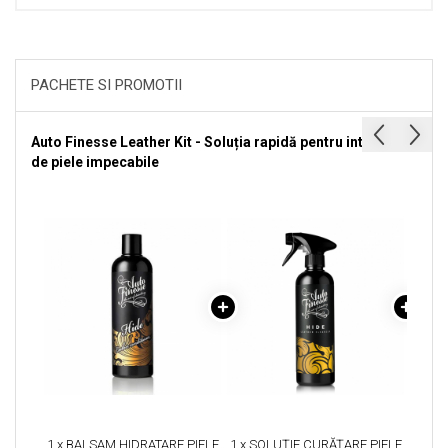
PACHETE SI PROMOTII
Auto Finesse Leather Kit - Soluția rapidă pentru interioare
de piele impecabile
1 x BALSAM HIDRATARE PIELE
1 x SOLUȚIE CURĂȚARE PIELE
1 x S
* * *
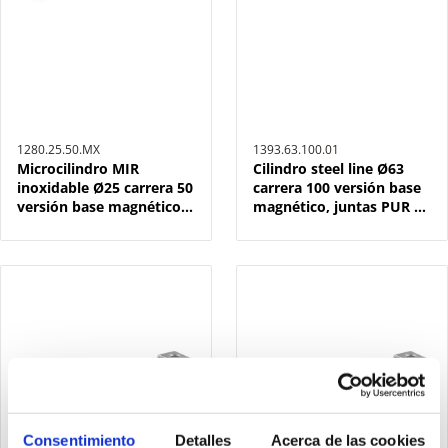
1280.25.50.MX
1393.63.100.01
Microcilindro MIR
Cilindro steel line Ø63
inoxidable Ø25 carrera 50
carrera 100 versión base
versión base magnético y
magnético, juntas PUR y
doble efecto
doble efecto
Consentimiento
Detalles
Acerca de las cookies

**GOAL OF THE EXERCISE**
Using the listing above, copy exactly the line that contains "Microcilindro MIR", the line that contains "Acerca de las cookies", and each line that falls between them.

**SOLUTION FOR THIS PROBLEM**
Microcilindro MIR
Cilindro steel line Ø63
inoxidable Ø25 carrera 50
carrera 100 versión base
versión base magnético y
magnético, juntas PUR y
doble efecto
doble efecto
Consentimiento
Detalles
Acerca de las cookies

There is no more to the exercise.